In the fifth century BC, Thucydides' account of the Peloponnesian war between Athens and Sparta, contains one of the first written accounts of the idea of natural immunity, that is, the idea that a person who contracts a disease once and who survives it, is then immune from contracting the disease again. Thucydides describes a terrible plague that struck Athens in 429 and 430 BC. His description sounds very much like an account of a smallpox epidemic, and includes the statement that "the same man was never attacked [by the same disease] twice". Therefore, says Thucydides, persons who recovered from an attack of the disease
received not only the congratulations of others, but themselves also, in the elation of the moment, half entertained the vain hope that they were for the future safe from any disease whatsoever.

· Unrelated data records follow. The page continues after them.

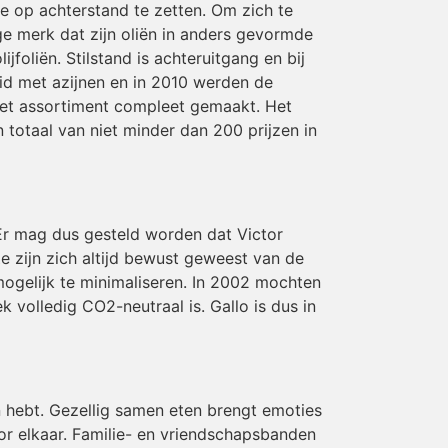
 op achterstand te zetten. Om zich te
ige merk dat zijn oliën in anders gevormde
oliën. Stilstand is achteruitgang en bij
id met azijnen en in 2010 werden de
 het assortiment compleet gemaakt. Het
 totaal van niet minder dan 200 prijzen in
 Er mag dus gesteld worden dat Victor
e zijn zich altijd bewust geweest van de
mogelijk te minimaliseren. In 2002 mochten
 volledig CO2-neutraal is. Gallo is dus in
n hebt. Gezellig samen eten brengt emoties
oor elkaar. Familie- en vriendschapsbanden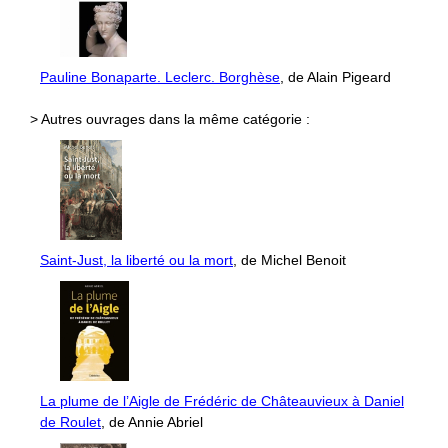
Pauline Bonaparte. Leclerc. Borghèse
, de Alain Pigeard
> Autres ouvrages dans la même catégorie :
Saint-Just, la liberté ou la mort
, de Michel Benoit
La plume de l’Aigle de Frédéric de Châteauvieux à Daniel
de Roulet
, de Annie Abriel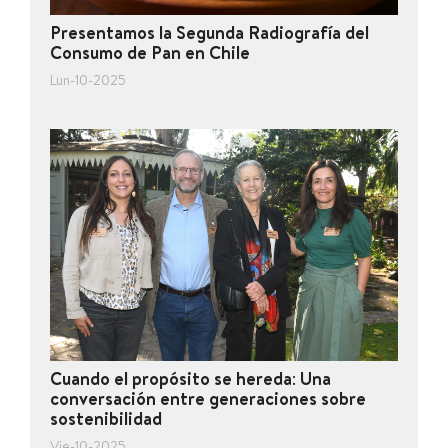
Presentamos la Segunda Radiografía del
Consumo de Pan en Chile
Lun-10-2025
Cuando el propósito se hereda: Una
conversación entre generaciones sobre
sostenibilidad
Vie-10-2025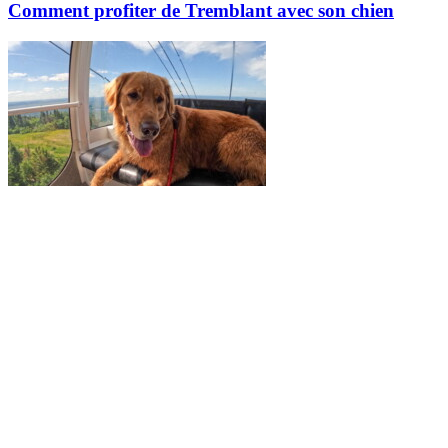
Comment profiter de Tremblant avec son chien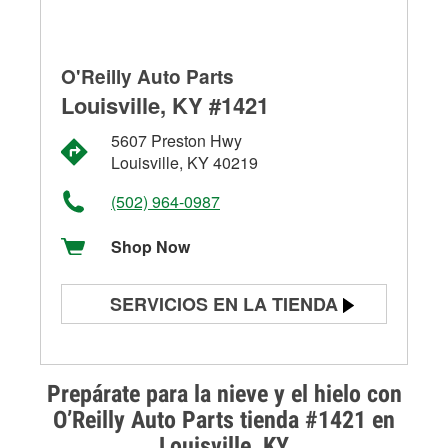
O'Reilly Auto Parts
Louisville, KY #1421
5607 Preston Hwy
Louisville, KY 40219
(502) 964-0987
Shop Now
SERVICIOS EN LA TIENDA
Prueba de batería
Prueba de alternadores y
Prepárate para la nieve y el hielo con
arrancadores
O’Reilly Auto Parts tienda #1421 en
Louisville, KY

They were not , of course, immune
from all diseases, but they did seem to be immune from that particular
one.
It was then later discovered that some other diseases also seemed
to induce a natural immunity to further attacks of the disease.
This then led to the notion of trying to artificially induce mild
forms of disease in people, in hopes of immunizing them against
future more virulent attacks of that disease. Jules Bordet, in
his Traite de l'immunite dans les Maladies Infectieuses,
in 1920, summarized the matter thus.
Since a first attack, which strengthens the host, often provides valuable safeguards for the future, it must be considered desirable, on condition, of course, that it does not produce too much serious damage. Artificially putting the host into a state comparable to that in which it would be if it had been cured of a spontaneous attack of the particular illness is the object of active immunization or vaccination.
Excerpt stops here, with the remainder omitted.